Art For Ants: Nanosculptures So Small You Can't See Them
It is being called the tiniest artwork depicting the human form ever created. The figures the artist created were sculpted using a special 3D printing process and can only viewed with an electron microscope.
Artist Jonty Hurwitz is really a minimalist. His nano-sculptures, one being only 20 x 80 x 100 microns, could comfortably fit on a single hair or in the eye of a needle. They are so tiny that a jeweler’s scope or 400x magnification microscope would leave you wholly unsatisfied. If you’re not busy, just sit where you are for 6 hours. In that time, your fingernails will have gained more mass than one of his sculptures.

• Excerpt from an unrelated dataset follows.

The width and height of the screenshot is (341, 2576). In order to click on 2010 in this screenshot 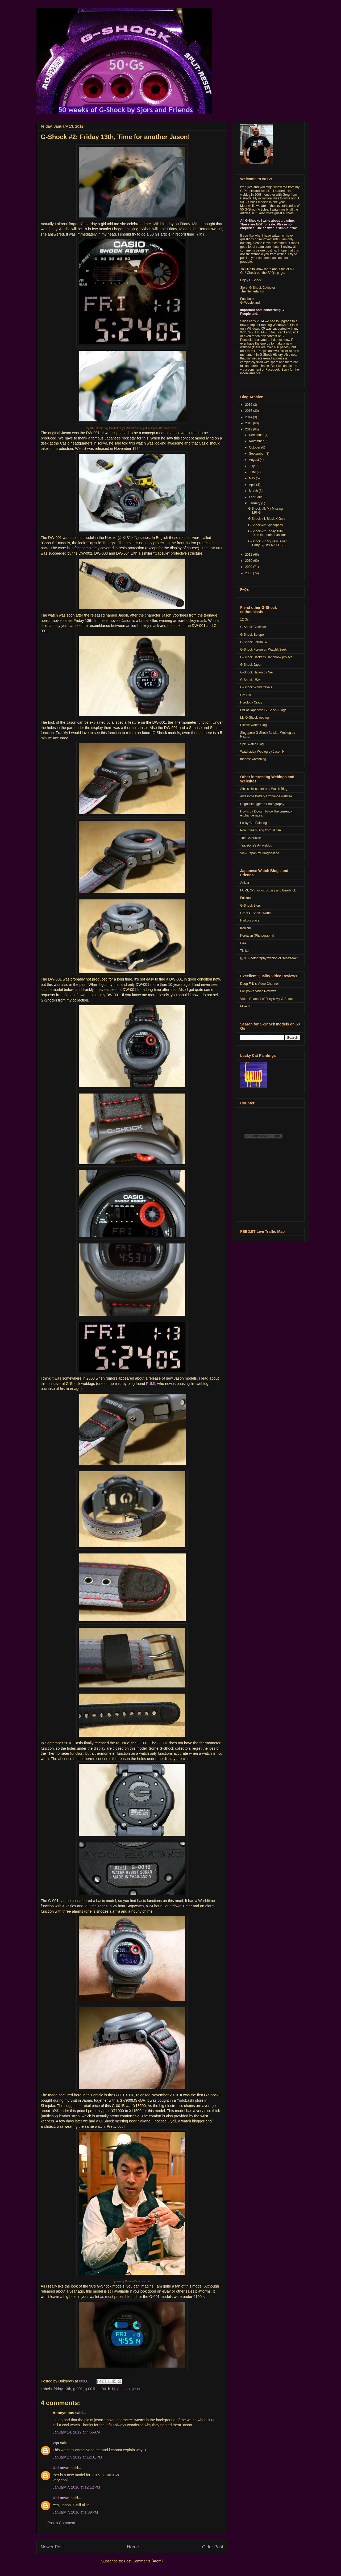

The process of artistic creation was far from a lone artist in his studio with clay and sculpting tools. Hurwitz had to recruit 15 specialists to help realize his vision. It started with models in a warehouse surrounded by a dome of over 200 precisely positioned cameras to gather all the data needed from his muses. That was the easy part because the next 10 months were spent in front of a computer creating virtual models that had to be designed, sculpted and rendered into what he calls “digital clay”. Only then could the task of actually creating his little masterpieces begin.

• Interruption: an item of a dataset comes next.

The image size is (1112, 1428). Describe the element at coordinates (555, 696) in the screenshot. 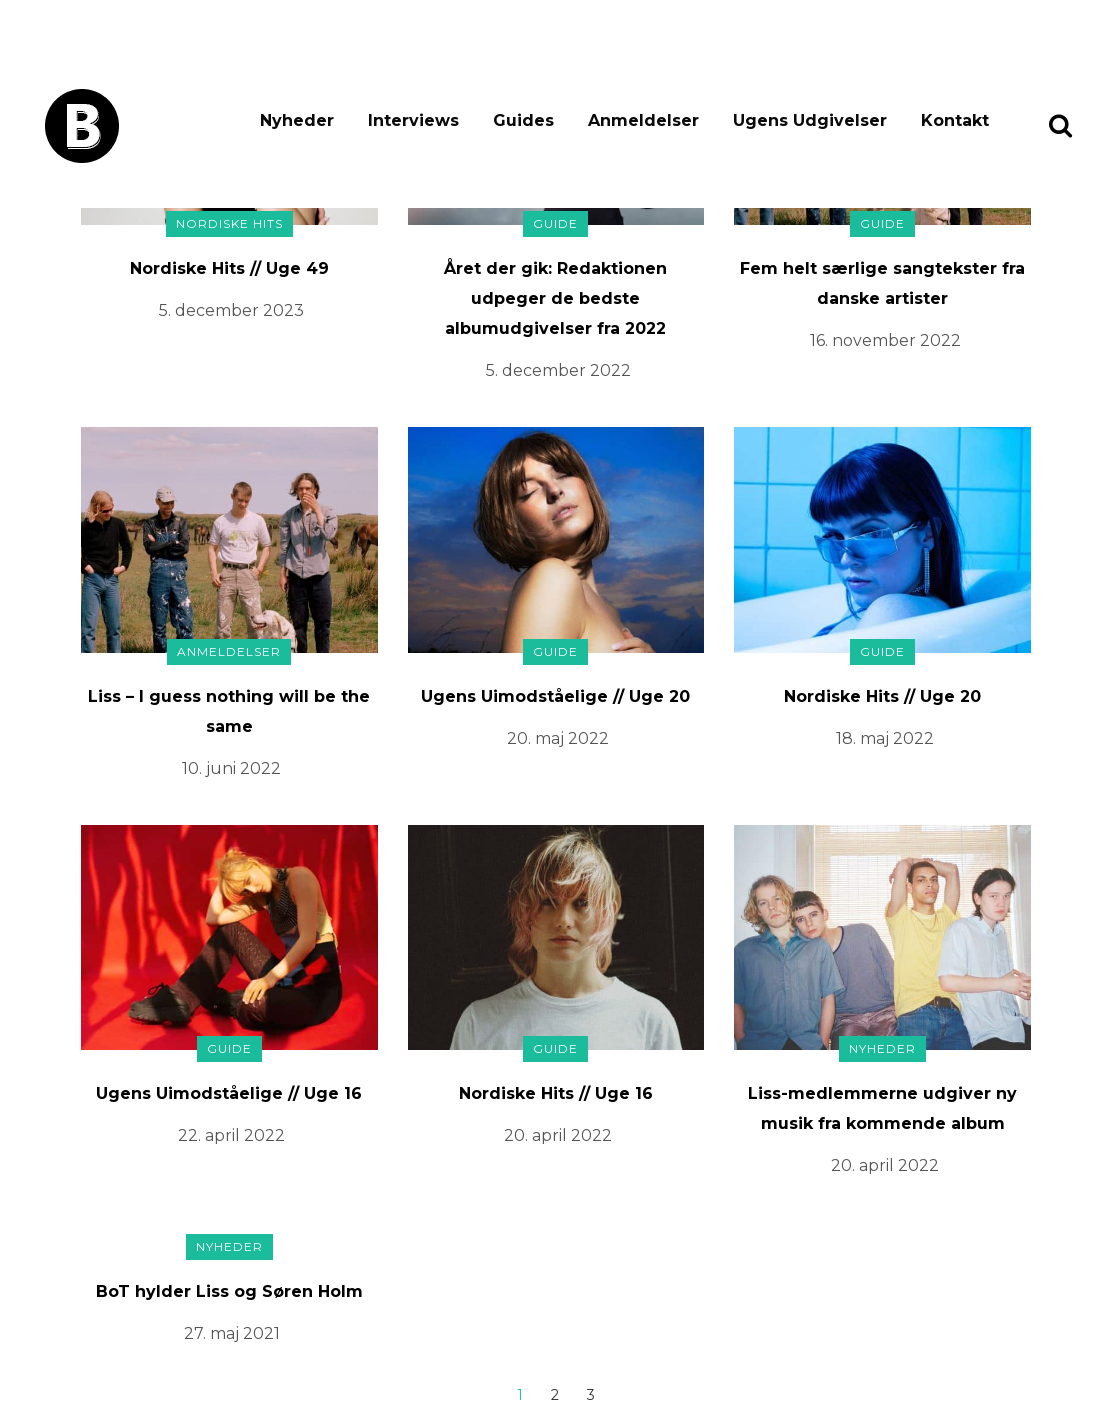

I see `Ugens Uimodståelige // Uge 20` at that location.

This final step used 3D printing or additive manufacturing to painstakingly build up his “sculptures”. The specific technique used is called multi-photon lithography. This is similar to what most of us have experienced at a dentist’s office. Sometimes dentists shine UV light onto a bonding material to harden it like a quick-drying glue. To achieve the incredible precision and resolution required for nano-sculptures, this process uses blasts from a very high-powered near-infrared laser. If the laser is focused tightly enough, it can harden a precisely targeted point within a polymer medium. Once completed, a computer controls the laser to move minutely to harden the next spot. These ultra-tiny hardened grains are called Voxels which are essentially 3 dimensional pixels that make up the final structure.
So take a gander at these lovely lilliputian labors of love. If you think you’ll ever see them you’re wrong on two counts. First, they’re too small to see (duh) and second, some bozo lost all of them because they’re so damn small (I’m serious).